I have schizo-affective disorder. As it happens, I don't personally have periods of moderate affect. Ever. I generally swing from hypomania to mild depression, at the very least, and miss the middle - sometimes by a little, sometimes by a lot.

Let's start with hypomania. Hypomania lies between my full-blown mania states and my baseline state. Hypomania feels like FUN, but, for me, it almost always ends in tears. I start on an upward climb of extra motivation, creativity, excitement, and joy. Things would be okay if it ended there, but it never does. I usually start on this journey due to lack of sleep. Which is due to excitement. Which is due to lack of sleep. And so on and so forth. 

Anyway, I digress slightly. 

When I start to get manic, the following things occur:
* The rate of my speech speeds up. To the point that I can't be understood.
* I start to skip from idea to idea so quickly that I end up jumping track mid-sentence.
* Grandiose ideas. For some reason, I never get religion, or plot to take over the world (that one is obviously out, I don't have an evil lair yet), but I will commonly try to work out how to organise the whole house (and the shed) in one day, think that I can write a whole computer game by myself, or think that I am on the cusp of some new scientific discovery.
* I will have all the energy. I can usually do most of the laundry, the dishes, and the house cleaning, all in one fell swoop. Which sounds like a good thing (Am hygiene!), but because I also suffer from chronic back pain, is not so good. I usually end up having a pain crash after this.

So, those are the "positive" effects of mania (i.e. the ones that distress me less). 

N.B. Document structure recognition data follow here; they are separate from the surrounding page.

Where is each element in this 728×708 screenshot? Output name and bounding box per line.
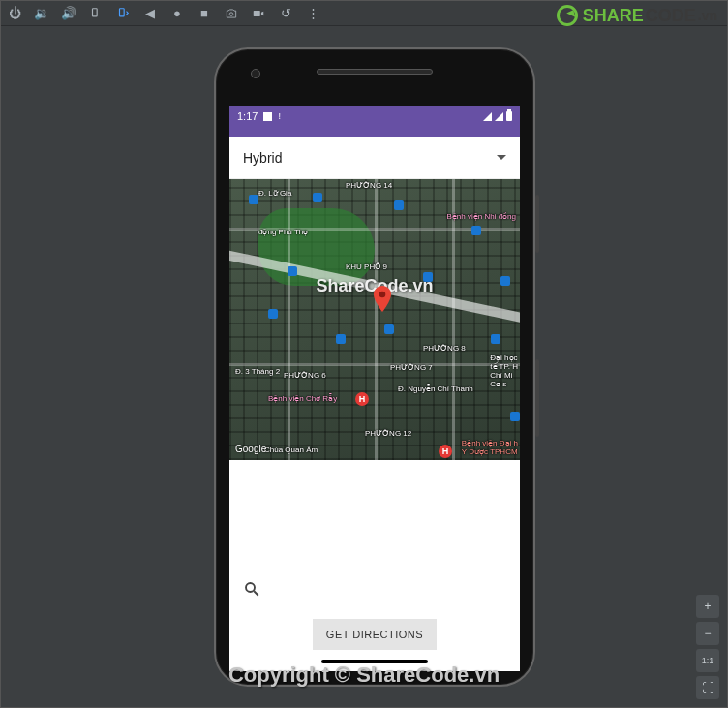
map-view[interactable]: PHƯỜNG 14 Đ. Lữ Gia Bệnh viện Nhi đồng đ… bbox=[229, 179, 520, 460]
rotate-right-icon[interactable] bbox=[115, 6, 131, 21]
zoom-in-button[interactable]: + bbox=[696, 595, 719, 618]
bottom-panel: GET DIRECTIONS bbox=[229, 460, 520, 671]
zoom-out-button[interactable]: − bbox=[696, 622, 719, 645]
statusbar-notif-icon bbox=[263, 112, 272, 121]
power-icon[interactable]: ⏻ bbox=[7, 6, 22, 21]
label-chua: Chùa Quan Âm bbox=[264, 446, 318, 454]
nav-pill[interactable] bbox=[321, 660, 428, 663]
rotate-left-icon[interactable] bbox=[88, 6, 104, 21]
device-frame: 1:17 ! Hybrid bbox=[214, 47, 535, 687]
label-phutho: động Phú Thọ bbox=[258, 228, 308, 236]
more-icon[interactable]: ⋮ bbox=[305, 6, 320, 21]
label-nhidong: Bệnh viện Nhi đồng bbox=[447, 212, 516, 221]
map-marker-icon[interactable] bbox=[373, 286, 392, 305]
bus-stop-icon bbox=[423, 272, 433, 282]
get-directions-button[interactable]: GET DIRECTIONS bbox=[313, 619, 437, 650]
bus-stop-icon bbox=[268, 309, 278, 319]
bus-stop-icon bbox=[394, 200, 404, 210]
volume-down-icon[interactable]: 🔉 bbox=[34, 6, 49, 21]
label-daihoc: Đại học tế TP. H Chí Mi Cơ s bbox=[490, 354, 518, 388]
spinner-label: Hybrid bbox=[243, 150, 282, 166]
logo-vn: .vn bbox=[698, 8, 717, 23]
bus-stop-icon bbox=[500, 276, 510, 286]
label-3thang2: Đ. 3 Tháng 2 bbox=[235, 367, 280, 376]
label-choray: Bệnh viện Chợ Rẫy bbox=[268, 394, 337, 403]
volume-up-icon[interactable]: 🔊 bbox=[61, 6, 76, 21]
label-phuong7: PHƯỜNG 7 bbox=[390, 363, 433, 372]
google-logo: Google bbox=[235, 444, 266, 454]
logo-code: CODE bbox=[646, 6, 696, 26]
hospital-icon: H bbox=[355, 392, 369, 406]
appbar bbox=[229, 127, 520, 137]
battery-icon bbox=[506, 111, 512, 121]
overview-icon[interactable]: ■ bbox=[197, 6, 212, 21]
sharecode-logo: SHARE CODE .vn bbox=[557, 5, 717, 26]
svg-point-2 bbox=[229, 12, 233, 15]
emulator-side-controls: + − 1:1 ⛶ bbox=[696, 595, 719, 699]
bus-stop-icon bbox=[249, 195, 258, 204]
statusbar-time: 1:17 bbox=[237, 110, 258, 122]
zoom-fit-button[interactable]: ⛶ bbox=[696, 676, 719, 699]
back-icon[interactable]: ◀ bbox=[142, 6, 158, 21]
label-khupho9: KHU PHỐ 9 bbox=[346, 262, 387, 271]
statusbar: 1:17 ! bbox=[229, 106, 520, 127]
logo-icon bbox=[557, 5, 578, 26]
label-phuong8: PHƯỜNG 8 bbox=[423, 344, 466, 353]
label-phuong12: PHƯỜNG 12 bbox=[365, 429, 411, 438]
wifi-icon bbox=[483, 112, 492, 121]
bus-stop-icon bbox=[510, 412, 520, 421]
bus-stop-icon bbox=[384, 324, 394, 334]
bus-stop-icon bbox=[336, 334, 346, 344]
chevron-down-icon bbox=[497, 155, 506, 160]
zoom-ratio-button[interactable]: 1:1 bbox=[696, 649, 719, 672]
svg-rect-3 bbox=[254, 11, 260, 16]
nav-bar bbox=[229, 660, 520, 671]
speaker-bar bbox=[317, 69, 433, 75]
signal-icon bbox=[495, 112, 503, 121]
restart-icon[interactable]: ↺ bbox=[278, 6, 293, 21]
map-type-spinner[interactable]: Hybrid bbox=[229, 137, 520, 179]
label-phuong14: PHƯỜNG 14 bbox=[346, 181, 392, 190]
home-icon[interactable]: ● bbox=[169, 6, 185, 21]
label-bvdh: Bệnh viện Đại h Y Dược TPHCM bbox=[462, 439, 518, 456]
hospital-icon: H bbox=[439, 445, 452, 458]
bus-stop-icon bbox=[288, 266, 297, 276]
device-screen: 1:17 ! Hybrid bbox=[229, 106, 520, 671]
bus-stop-icon bbox=[313, 193, 322, 202]
label-nct: Đ. Nguyễn Chí Thanh bbox=[398, 385, 473, 393]
camera-dot bbox=[251, 69, 260, 78]
svg-rect-0 bbox=[93, 8, 98, 15]
svg-rect-1 bbox=[120, 8, 125, 15]
label-phuong6: PHƯỜNG 6 bbox=[284, 371, 326, 380]
bus-stop-icon bbox=[491, 334, 500, 344]
search-icon[interactable] bbox=[229, 570, 520, 611]
bus-stop-icon bbox=[471, 226, 481, 235]
label-lugia: Đ. Lữ Gia bbox=[258, 189, 291, 198]
svg-line-6 bbox=[254, 591, 258, 596]
screenshot-icon[interactable] bbox=[224, 6, 239, 21]
logo-share: SHARE bbox=[583, 6, 644, 26]
statusbar-debug-icon: ! bbox=[278, 111, 281, 121]
svg-point-4 bbox=[379, 292, 386, 298]
svg-point-5 bbox=[246, 583, 255, 592]
record-icon[interactable] bbox=[251, 6, 266, 21]
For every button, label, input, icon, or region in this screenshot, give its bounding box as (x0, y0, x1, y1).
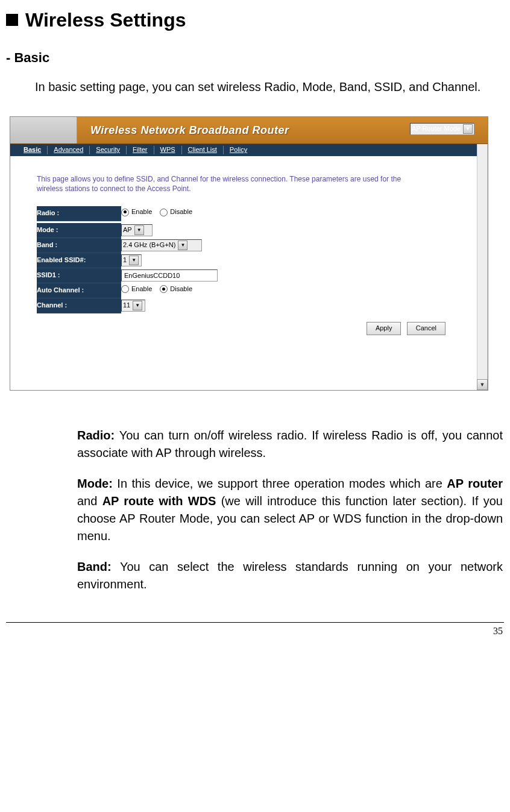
desc-radio: Radio: You can turn on/off wireless radi… (34, 427, 503, 462)
footer-rule (6, 622, 504, 623)
desc-band: Band: You can select the wireless standa… (34, 558, 503, 593)
tab-bar: Basic Advanced Security Filter WPS Clien… (10, 144, 488, 156)
bullet-square (6, 14, 18, 26)
apply-button[interactable]: Apply (367, 322, 401, 335)
radio-enable-option[interactable]: Enable (121, 207, 152, 217)
chevron-down-icon: ▼ (133, 301, 142, 310)
radio-icon (160, 285, 168, 293)
screenshot-title: Wireless Network Broadband Router (90, 122, 289, 138)
auto-enable-option[interactable]: Enable (121, 285, 152, 294)
screenshot-description: This page allows you to define SSID, and… (37, 174, 411, 194)
radio-disable-option[interactable]: Disable (160, 207, 192, 217)
system-mode-value: AP Router Mode (412, 124, 461, 134)
page-number: 35 (6, 624, 504, 638)
tab-filter[interactable]: Filter (127, 145, 153, 155)
radio-icon (121, 285, 129, 293)
band-select[interactable]: 2.4 GHz (B+G+N)▼ (121, 239, 202, 251)
page-subheading: - Basic (6, 48, 504, 68)
chevron-down-icon: ▼ (463, 124, 473, 134)
router-screenshot: ▲ ▼ Wireless Network Broadband Router AP… (10, 116, 488, 391)
label-ssid1: SSID1 : (37, 268, 121, 283)
cancel-button[interactable]: Cancel (407, 322, 445, 335)
chevron-down-icon: ▼ (134, 225, 144, 235)
desc-mode: Mode: In this device, we support three o… (34, 475, 503, 545)
label-enabled-ssid: Enabled SSID#: (37, 253, 121, 268)
tab-policy[interactable]: Policy (224, 145, 253, 155)
page-heading: Wireless Settings (25, 6, 186, 34)
label-channel: Channel : (37, 298, 121, 313)
label-band: Band : (37, 238, 121, 253)
settings-form: Radio : Enable Disable Mode : AP▼ Band : (37, 206, 218, 313)
mode-select[interactable]: AP▼ (121, 224, 153, 236)
intro-paragraph: In basic setting page, you can set wirel… (6, 78, 504, 96)
tab-advanced[interactable]: Advanced (48, 145, 89, 155)
channel-select[interactable]: 11▼ (121, 300, 145, 312)
system-mode-select[interactable]: AP Router Mode ▼ (410, 123, 474, 135)
radio-icon (121, 209, 129, 216)
enabled-ssid-select[interactable]: 1▼ (121, 254, 142, 266)
label-radio: Radio : (37, 206, 121, 221)
tab-security[interactable]: Security (90, 145, 126, 155)
radio-icon (160, 209, 168, 216)
tab-client-list[interactable]: Client List (182, 145, 223, 155)
ssid1-input[interactable] (121, 269, 218, 282)
chevron-down-icon: ▼ (129, 256, 139, 265)
logo-placeholder (10, 117, 77, 143)
label-mode: Mode : (37, 223, 121, 238)
tab-basic[interactable]: Basic (17, 145, 47, 155)
screenshot-header: Wireless Network Broadband Router AP Rou… (10, 117, 488, 144)
auto-disable-option[interactable]: Disable (160, 285, 192, 294)
label-auto-channel: Auto Channel : (37, 283, 121, 298)
tab-wps[interactable]: WPS (154, 145, 181, 155)
chevron-down-icon: ▼ (178, 241, 187, 250)
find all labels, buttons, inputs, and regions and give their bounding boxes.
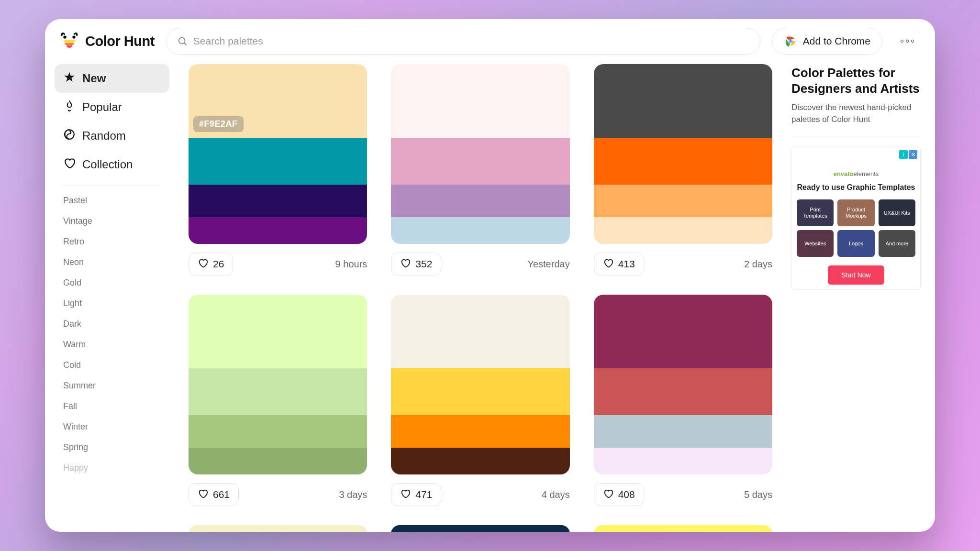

The "negative" (i.e. personally distressing) effects tend to be:
* Irritability. This goes hand-in-hand with the frustration I experience, because any hold-up in thought or action, on my part or anyone else's around me, will make me lash out verbally. I'm getting better at reigning this tendency in, but it's bloody hard to do.
* Agitation. This is expressed in fidgetting when sitting down, but more often in pacing up and down the house, and can extend to flapping or wringing my hands as well.
* Aphasia. Words are hard.
* Extreme anxiety and panic attacks.

When I hit a crisis point with my manias, I generally have a psychotic break. This year, for the very first time, my end-of-summer psychosis did not manifest - yaaaay! Go team!